Reproducible Parameter Inference Using Bagged Posteriors


Under model misspecification, it is known that Bayesian posteriors often do not properly quantify uncertainty about true or pseudo-true parameters. Even more fundamentally, misspecification leads to a lack of reproducibility in the sense that the same model will yield contradictory posteriors on independent data sets from the true distribution.
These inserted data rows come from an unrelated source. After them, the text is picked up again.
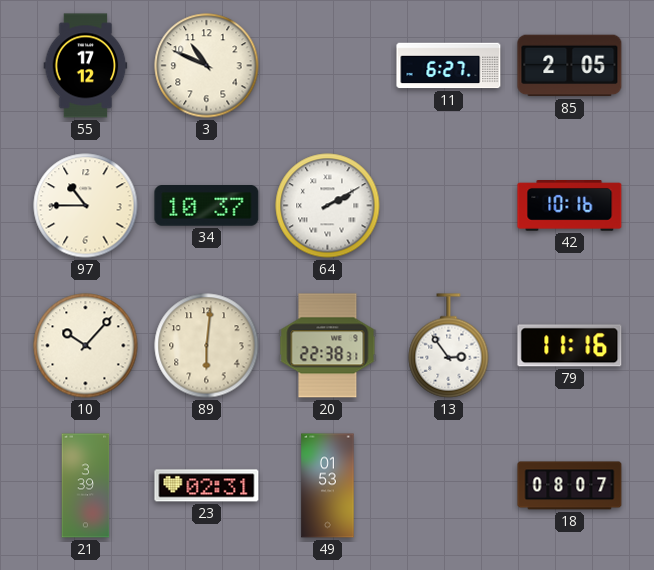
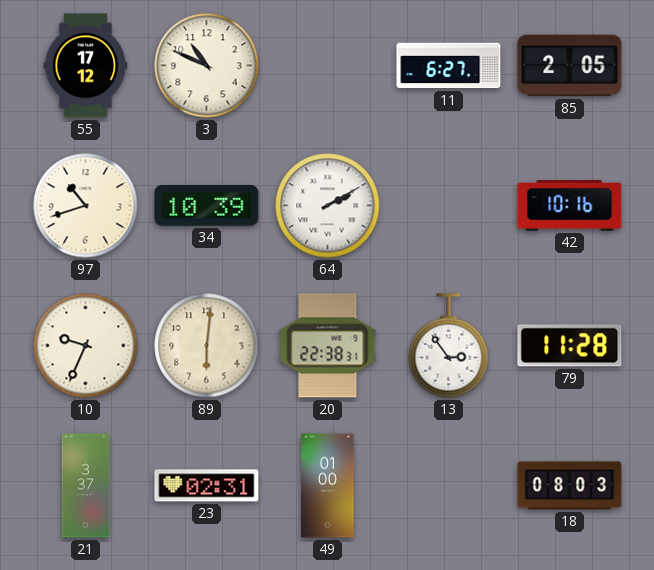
97: 10:45 -> 10:42
34: 10:37 -> 10:39
10: 10:07 -> 9:34
79: 11:16 -> 11:28
21: 3:39 -> 3:37
49: 01:53 -> 01:00
18: 08:07 -> 08:03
To define a criterion for reproducible uncertainty quantification under misspecification, we consider the probability that two confidence sets constructed from independent data sets have nonempty overlap, and we establish a lower bound on this overlap probability that holds for any valid confidence sets. We prove that credible sets from the standard posterior can strongly violate this bound, particularly in high-dimensional settings (i.e., with dimension increasing with sample size), indicating that it is not internally coherent under misspecification. To improve reproducibility in an easy-to-use and widely applicable way, we propose to apply bagging to the Bayesian posterior ("BayesBag"); that is, to use the average of posterior distributions conditioned on bootstrapped datasets. We motivate BayesBag from first principles based on Jeffrey conditionalization and show that the bagged posterior typically satisfies the overlap lower bound. Further, we prove a Bernstein-Von Mises theorem for the bagged posterior, establishing its asymptotic normal distribution. We demonstrate the benefits of BayesBag via simulation experiments and an application to crime rate prediction.